[Data extracted from a collection]
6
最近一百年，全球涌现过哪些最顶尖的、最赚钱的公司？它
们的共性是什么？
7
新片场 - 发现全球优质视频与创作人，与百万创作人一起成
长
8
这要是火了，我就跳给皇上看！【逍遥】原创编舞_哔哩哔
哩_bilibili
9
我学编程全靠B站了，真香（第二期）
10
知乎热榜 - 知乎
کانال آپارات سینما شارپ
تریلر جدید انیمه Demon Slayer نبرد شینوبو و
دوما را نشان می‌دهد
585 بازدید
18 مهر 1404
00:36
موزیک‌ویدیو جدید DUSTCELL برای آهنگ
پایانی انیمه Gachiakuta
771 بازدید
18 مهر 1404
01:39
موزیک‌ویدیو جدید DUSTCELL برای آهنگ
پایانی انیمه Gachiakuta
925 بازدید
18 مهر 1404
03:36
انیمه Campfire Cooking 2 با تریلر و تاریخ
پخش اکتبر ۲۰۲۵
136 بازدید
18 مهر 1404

...

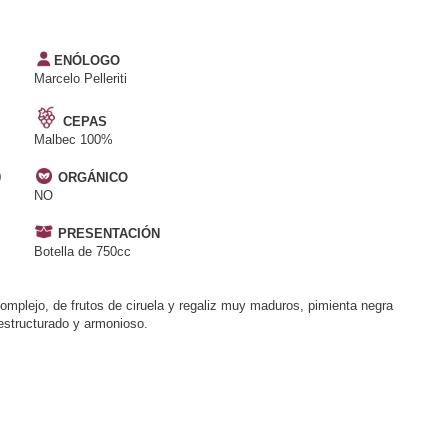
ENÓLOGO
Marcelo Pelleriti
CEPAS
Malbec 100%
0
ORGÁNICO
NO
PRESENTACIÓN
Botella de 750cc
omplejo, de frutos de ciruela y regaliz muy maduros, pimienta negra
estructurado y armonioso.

* * *

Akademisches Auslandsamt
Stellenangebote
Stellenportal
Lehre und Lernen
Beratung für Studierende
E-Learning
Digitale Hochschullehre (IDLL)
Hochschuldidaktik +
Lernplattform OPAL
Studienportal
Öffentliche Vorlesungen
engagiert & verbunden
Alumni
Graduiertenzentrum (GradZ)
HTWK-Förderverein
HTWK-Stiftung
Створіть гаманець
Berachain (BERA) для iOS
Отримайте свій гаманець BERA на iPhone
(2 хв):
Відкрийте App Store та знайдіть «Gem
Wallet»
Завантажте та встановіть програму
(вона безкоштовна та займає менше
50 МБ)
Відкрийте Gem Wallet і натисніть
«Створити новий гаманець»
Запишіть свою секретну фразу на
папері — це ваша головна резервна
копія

> Work to be completed:
Respond with nothing but the number of lines in the data above that include the word "بازدید".

> Task result:
4